- [DATA TO USE]
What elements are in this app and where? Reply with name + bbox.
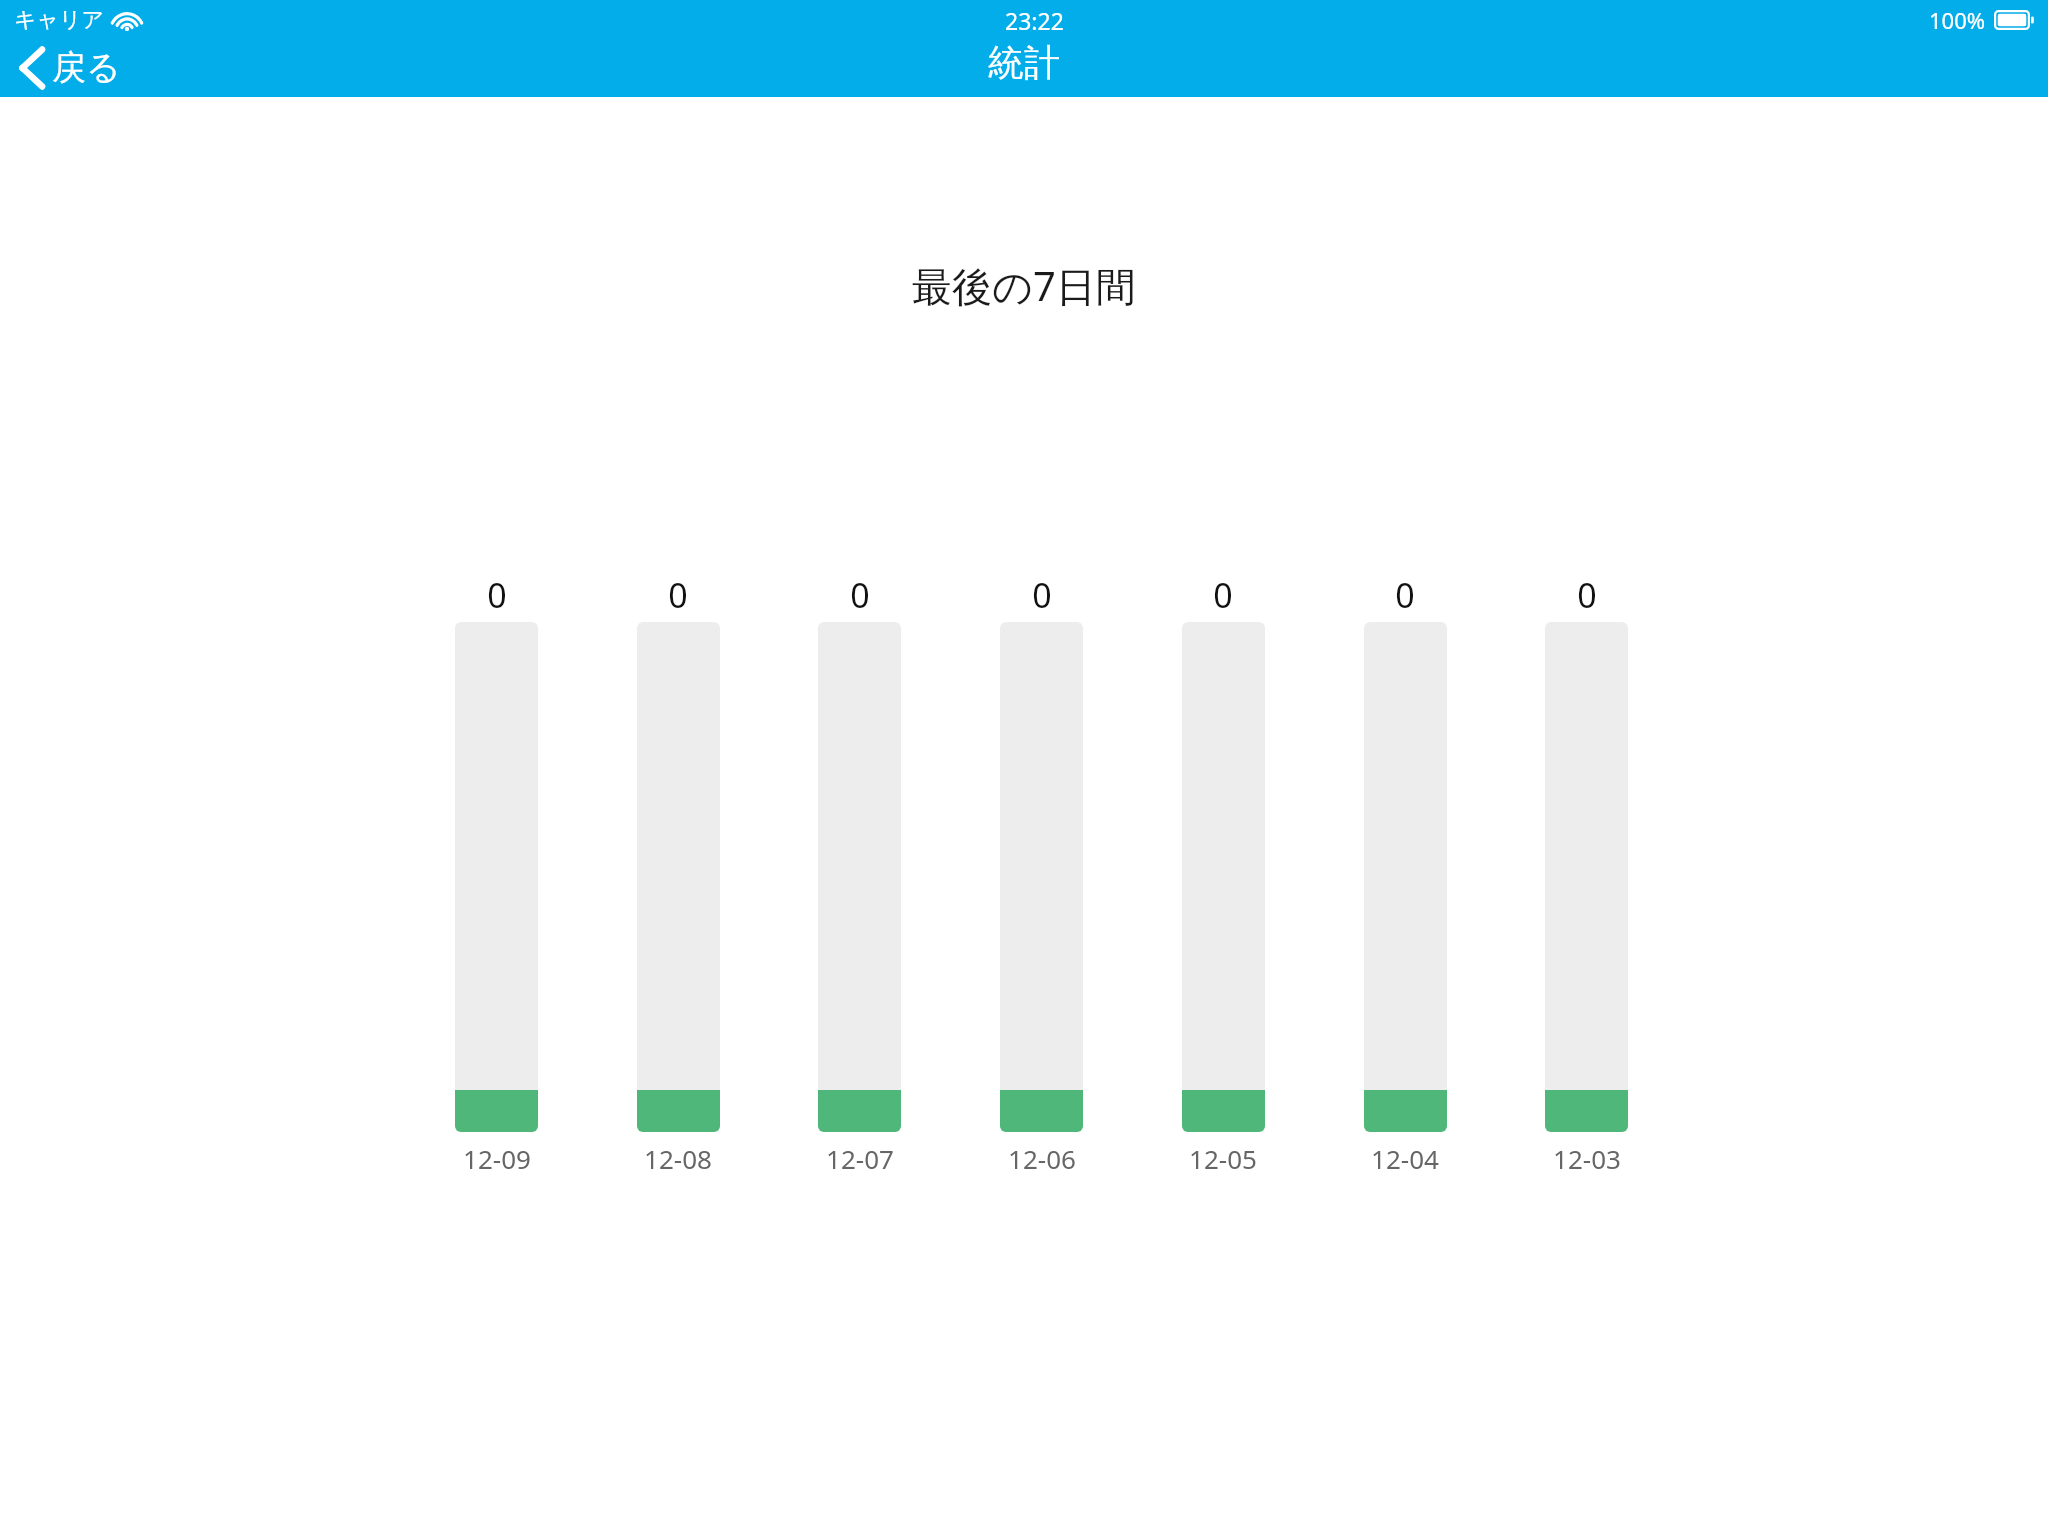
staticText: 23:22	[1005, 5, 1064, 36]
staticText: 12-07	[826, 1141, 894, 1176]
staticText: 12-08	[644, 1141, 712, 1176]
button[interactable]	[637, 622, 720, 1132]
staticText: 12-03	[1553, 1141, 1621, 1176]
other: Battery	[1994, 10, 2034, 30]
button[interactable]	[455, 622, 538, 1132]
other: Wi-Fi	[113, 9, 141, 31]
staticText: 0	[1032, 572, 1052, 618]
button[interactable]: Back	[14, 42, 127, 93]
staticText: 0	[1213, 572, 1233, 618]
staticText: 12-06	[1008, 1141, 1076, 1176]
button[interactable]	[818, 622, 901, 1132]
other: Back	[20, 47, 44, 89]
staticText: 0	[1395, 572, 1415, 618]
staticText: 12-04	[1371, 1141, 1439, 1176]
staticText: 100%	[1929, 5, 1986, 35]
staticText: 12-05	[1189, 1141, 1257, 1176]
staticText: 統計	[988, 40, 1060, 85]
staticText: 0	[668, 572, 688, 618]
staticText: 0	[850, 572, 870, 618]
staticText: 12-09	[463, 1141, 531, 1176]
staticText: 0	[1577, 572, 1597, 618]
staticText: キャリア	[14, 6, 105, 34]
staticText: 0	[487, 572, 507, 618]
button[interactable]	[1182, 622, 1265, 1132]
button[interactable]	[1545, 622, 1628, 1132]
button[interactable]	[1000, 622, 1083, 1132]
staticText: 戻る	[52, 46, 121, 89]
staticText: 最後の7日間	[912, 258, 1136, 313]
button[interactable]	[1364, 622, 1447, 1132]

...

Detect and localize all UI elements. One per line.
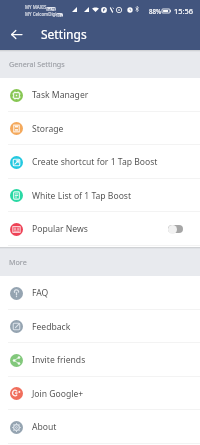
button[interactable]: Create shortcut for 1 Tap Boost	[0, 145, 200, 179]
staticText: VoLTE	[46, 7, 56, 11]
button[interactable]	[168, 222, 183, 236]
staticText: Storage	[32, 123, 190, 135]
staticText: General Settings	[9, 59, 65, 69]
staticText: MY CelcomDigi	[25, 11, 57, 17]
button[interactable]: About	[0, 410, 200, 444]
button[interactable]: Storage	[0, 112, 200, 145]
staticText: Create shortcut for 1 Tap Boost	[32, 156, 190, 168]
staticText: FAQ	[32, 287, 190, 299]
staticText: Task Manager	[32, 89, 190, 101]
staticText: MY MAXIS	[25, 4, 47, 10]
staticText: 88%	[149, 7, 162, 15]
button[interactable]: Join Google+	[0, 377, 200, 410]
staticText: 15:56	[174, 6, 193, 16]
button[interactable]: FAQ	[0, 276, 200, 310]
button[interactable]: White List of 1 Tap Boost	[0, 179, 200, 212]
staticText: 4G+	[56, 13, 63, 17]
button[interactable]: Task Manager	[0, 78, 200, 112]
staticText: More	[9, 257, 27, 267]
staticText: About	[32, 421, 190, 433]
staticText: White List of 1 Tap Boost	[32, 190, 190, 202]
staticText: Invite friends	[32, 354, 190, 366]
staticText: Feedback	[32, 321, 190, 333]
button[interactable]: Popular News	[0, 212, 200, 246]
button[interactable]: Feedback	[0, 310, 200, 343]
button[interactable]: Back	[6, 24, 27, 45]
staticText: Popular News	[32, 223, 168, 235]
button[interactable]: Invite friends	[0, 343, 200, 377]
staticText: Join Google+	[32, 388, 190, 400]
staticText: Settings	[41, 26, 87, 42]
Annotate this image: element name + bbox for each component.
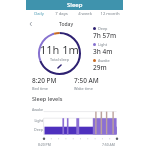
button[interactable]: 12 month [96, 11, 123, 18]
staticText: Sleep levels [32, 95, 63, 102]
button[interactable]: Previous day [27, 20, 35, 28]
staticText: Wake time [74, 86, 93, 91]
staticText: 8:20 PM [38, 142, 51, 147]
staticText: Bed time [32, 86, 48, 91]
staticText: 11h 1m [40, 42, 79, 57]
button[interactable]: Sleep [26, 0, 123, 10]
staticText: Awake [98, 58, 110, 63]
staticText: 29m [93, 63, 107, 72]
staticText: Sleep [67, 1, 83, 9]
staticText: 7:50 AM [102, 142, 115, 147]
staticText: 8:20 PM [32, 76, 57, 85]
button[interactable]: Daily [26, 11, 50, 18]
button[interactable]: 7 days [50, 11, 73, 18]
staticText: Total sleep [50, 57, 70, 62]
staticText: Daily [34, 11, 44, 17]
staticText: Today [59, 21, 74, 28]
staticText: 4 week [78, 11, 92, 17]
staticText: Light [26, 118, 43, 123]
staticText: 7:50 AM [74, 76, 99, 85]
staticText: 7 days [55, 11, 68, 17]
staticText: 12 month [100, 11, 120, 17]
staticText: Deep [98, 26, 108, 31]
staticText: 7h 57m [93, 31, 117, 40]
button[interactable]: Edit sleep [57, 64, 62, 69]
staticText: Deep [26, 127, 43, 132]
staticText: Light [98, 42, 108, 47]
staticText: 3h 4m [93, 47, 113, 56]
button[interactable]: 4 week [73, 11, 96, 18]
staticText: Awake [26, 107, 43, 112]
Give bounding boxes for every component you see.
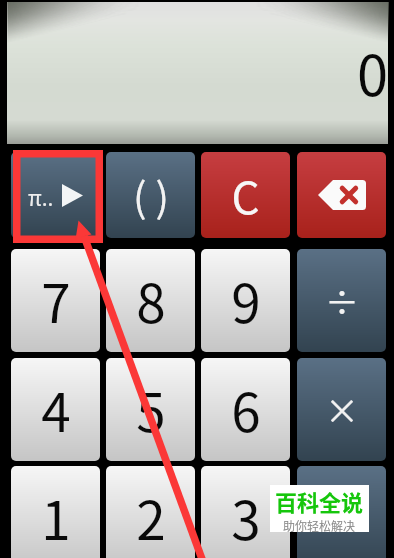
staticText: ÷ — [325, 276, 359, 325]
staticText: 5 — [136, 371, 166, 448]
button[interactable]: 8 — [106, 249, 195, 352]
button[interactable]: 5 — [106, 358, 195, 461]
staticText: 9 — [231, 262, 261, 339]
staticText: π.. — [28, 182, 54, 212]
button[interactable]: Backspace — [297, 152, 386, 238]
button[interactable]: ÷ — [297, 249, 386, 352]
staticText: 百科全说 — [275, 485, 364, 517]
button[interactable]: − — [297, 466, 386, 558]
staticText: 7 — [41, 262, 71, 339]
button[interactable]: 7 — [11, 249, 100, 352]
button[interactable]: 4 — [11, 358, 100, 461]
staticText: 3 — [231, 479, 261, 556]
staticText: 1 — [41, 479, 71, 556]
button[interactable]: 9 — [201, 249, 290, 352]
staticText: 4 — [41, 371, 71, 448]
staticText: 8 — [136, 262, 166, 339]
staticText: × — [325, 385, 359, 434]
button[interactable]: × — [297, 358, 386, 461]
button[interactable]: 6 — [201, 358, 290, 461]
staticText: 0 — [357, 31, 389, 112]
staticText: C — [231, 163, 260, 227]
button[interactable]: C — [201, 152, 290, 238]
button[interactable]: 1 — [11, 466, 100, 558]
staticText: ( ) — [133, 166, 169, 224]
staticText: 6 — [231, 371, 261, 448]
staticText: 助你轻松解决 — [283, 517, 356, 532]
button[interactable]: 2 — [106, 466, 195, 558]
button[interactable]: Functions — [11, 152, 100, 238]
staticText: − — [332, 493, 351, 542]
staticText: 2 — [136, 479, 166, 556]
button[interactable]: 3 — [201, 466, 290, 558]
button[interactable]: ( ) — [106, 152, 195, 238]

- [REQUIRED ACTION] Find every line in the records above that holds the word "News", and copy each one.

- [OUTPUT FOR THIS TASK]
button[interactable]: Popular News	[0, 212, 200, 246]
staticText: Popular News	[32, 223, 168, 235]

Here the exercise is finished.